- [Directions]: Nothing but a number should be returned: the count of lines in the records that contain "dressing".

- [Dataset extract]:
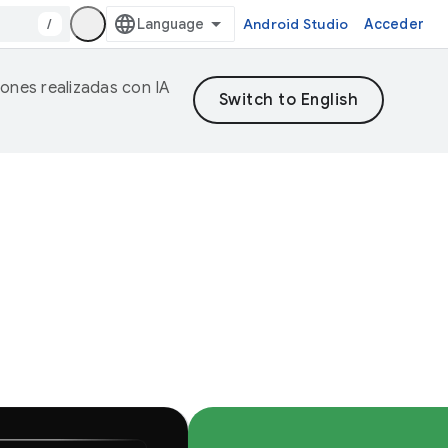
/
Android Studio
Acceder
iones realizadas con IA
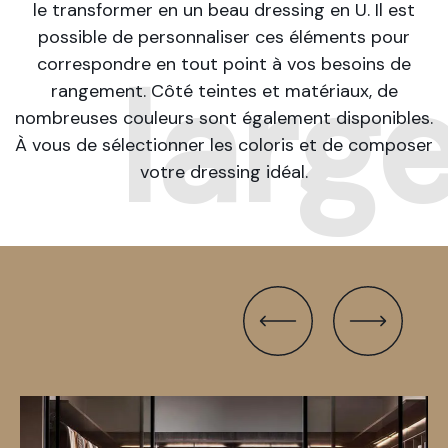
le transformer en un beau dressing en U. Il est
possible de personnaliser ces éléments pour
correspondre en tout point à vos besoins de
larg
rangement. Côté teintes et matériaux, de
nombreuses couleurs sont également disponibles.
À vous de sélectionner les coloris et de composer
votre dressing idéal.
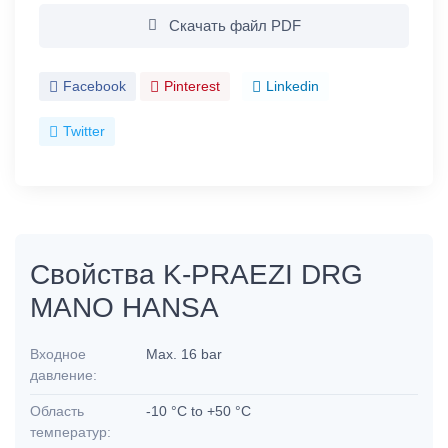
Скачать файл PDF
Facebook
Pinterest
Linkedin
Twitter
Свойства K-PRAEZI DRG
MANO HANSA
Входное
Max. 16 bar
давление:
Область
-10 °C to +50 °C
температур:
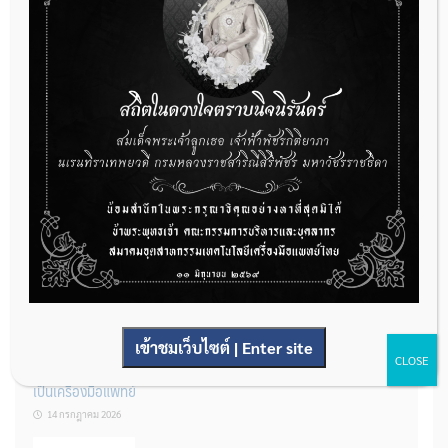
กองควบคุมเครื่องมือแพทย์ เปิดรับฟังความคิดเห็นหลักการยกร่าง
กฎหมาย จำนวน 3 ฉบับ ผ่านระบบกลางทางกฎหมาย
22 กรกฎาคม 2026
การโฆษณาเครื่องมือแพทย์แบบใดที่ได้รับการยกเว้นไม่ต้องขออนุญาต
14 กรกฎาคม 2026
เข้าชมเว็บไซต์ | Enter site
CLOSE
รู้หรือไม่? ผลิตภัณฑ์ชุดตรวจสําหรับตรวจสอบการปนเปื้อนแบบใดจัด
เป็นเครื่องมือแพทย์
14 กรกฎาคม 2026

- [Task response]: 2